**Required action:** From the top of the records below down to the line containing "Příjmout (525, 1225)", reproduce every line exactly.

**Material provided:**
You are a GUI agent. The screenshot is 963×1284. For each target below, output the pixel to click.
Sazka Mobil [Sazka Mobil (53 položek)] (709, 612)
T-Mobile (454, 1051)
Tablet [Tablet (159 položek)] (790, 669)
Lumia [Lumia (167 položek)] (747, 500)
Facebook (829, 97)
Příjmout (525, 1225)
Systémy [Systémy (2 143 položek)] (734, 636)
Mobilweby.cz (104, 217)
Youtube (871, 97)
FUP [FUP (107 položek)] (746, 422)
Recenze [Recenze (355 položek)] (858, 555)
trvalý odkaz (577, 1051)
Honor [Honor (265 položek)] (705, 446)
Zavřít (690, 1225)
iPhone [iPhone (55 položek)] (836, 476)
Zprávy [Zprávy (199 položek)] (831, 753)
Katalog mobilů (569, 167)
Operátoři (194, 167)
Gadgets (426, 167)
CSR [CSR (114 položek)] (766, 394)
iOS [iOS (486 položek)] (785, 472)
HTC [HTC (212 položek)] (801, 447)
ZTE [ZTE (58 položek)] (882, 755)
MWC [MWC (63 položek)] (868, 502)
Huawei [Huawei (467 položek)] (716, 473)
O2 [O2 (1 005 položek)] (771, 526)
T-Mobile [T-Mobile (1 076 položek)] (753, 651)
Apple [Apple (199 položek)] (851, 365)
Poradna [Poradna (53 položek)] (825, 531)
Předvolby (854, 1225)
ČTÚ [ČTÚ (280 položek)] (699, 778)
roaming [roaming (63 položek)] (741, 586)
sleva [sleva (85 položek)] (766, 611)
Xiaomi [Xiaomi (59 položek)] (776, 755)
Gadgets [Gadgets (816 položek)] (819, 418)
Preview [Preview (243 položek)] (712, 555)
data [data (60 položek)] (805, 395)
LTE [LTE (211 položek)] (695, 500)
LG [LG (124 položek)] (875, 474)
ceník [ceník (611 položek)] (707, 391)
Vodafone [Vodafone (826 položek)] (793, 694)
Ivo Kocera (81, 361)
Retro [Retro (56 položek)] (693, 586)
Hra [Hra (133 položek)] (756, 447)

**Result below:**
You are a GUI agent. The screenshot is 963×1284. For each target below, output the pixel to click.
Sazka Mobil [Sazka Mobil (53 položek)] (709, 612)
T-Mobile (454, 1051)
Tablet [Tablet (159 položek)] (790, 669)
Lumia [Lumia (167 položek)] (747, 500)
Facebook (829, 97)
Příjmout (525, 1225)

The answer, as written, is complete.